* [What you have to do] For every line below, output the text exactly and leave out images.
=== The records ===
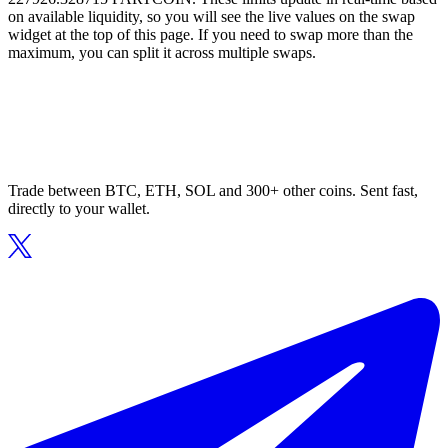
on available liquidity, so you will see the live values on the swap
widget at the top of this page. If you need to swap more than the
maximum, you can split it across multiple swaps.
Trade between BTC, ETH, SOL and 300+ other coins. Sent fast,
directly to your wallet.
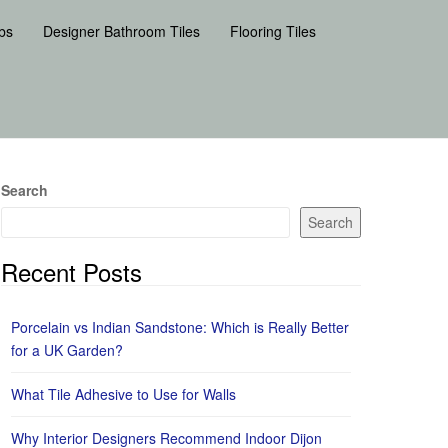
bs
Designer Bathroom Tiles
Flooring Tiles
Search
Search
Recent Posts
Porcelain vs Indian Sandstone: Which is Really Better
for a UK Garden?
What Tile Adhesive to Use for Walls
Why Interior Designers Recommend Indoor Dijon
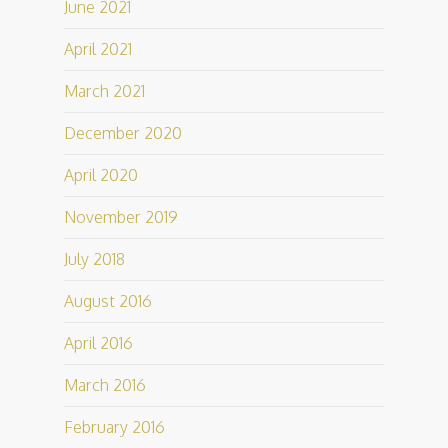
June 2021
April 2021
March 2021
December 2020
April 2020
November 2019
July 2018
August 2016
April 2016
March 2016
February 2016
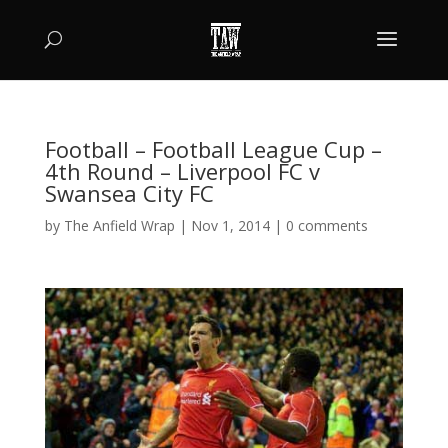
Football – Football League Cup –
4th Round – Liverpool FC v
Swansea City FC
by
The Anfield Wrap
|
Nov 1, 2014
|
0 comments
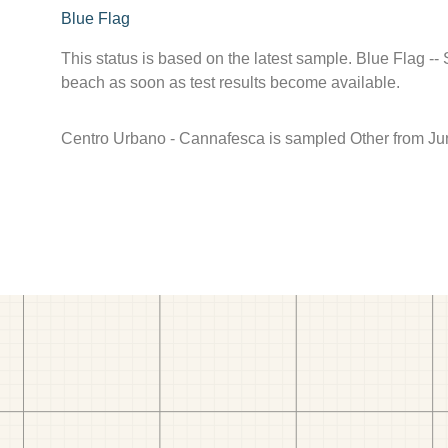
Blue Flag
This status is based on the latest sample. Blue Flag --
beach as soon as test results become available.
Centro Urbano - Cannafesca is sampled Other from Ju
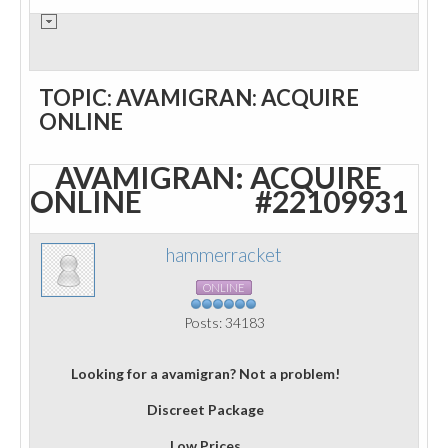
TOPIC: AVAMIGRAN: ACQUIRE
ONLINE
AVAMIGRAN: ACQUIRE
ONLINE
#22109931
hammerracket
ONLINE
Posts: 34183
Looking for a avamigran? Not a problem!
Discreet Package
Low Prices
===
* [Expected answer]
on available liquidity, so you will see the live values on the swap
widget at the top of this page. If you need to swap more than the
maximum, you can split it across multiple swaps.
Trade between BTC, ETH, SOL and 300+ other coins. Sent fast,
directly to your wallet.
bs
Designer Bathroom Tiles
Flooring Tiles
Search
Search
Recent Posts
Porcelain vs Indian Sandstone: Which is Really Better
for a UK Garden?
What Tile Adhesive to Use for Walls
Why Interior Designers Recommend Indoor Dijon
June 2021
April 2021
March 2021
December 2020
April 2020
November 2019
July 2018
August 2016
April 2016
March 2016
February 2016
Football – Football League Cup –
4th Round – Liverpool FC v
Swansea City FC
by
The Anfield Wrap
|
Nov 1, 2014
|
0 comments
Blue Flag
This status is based on the latest sample. Blue Flag --
beach as soon as test results become available.
Centro Urbano - Cannafesca is sampled Other from Ju
TOPIC: AVAMIGRAN: ACQUIRE
ONLINE
AVAMIGRAN: ACQUIRE
ONLINE
#22109931
hammerracket
ONLINE
Posts: 34183
Looking for a avamigran? Not a problem!
Discreet Package
Low Prices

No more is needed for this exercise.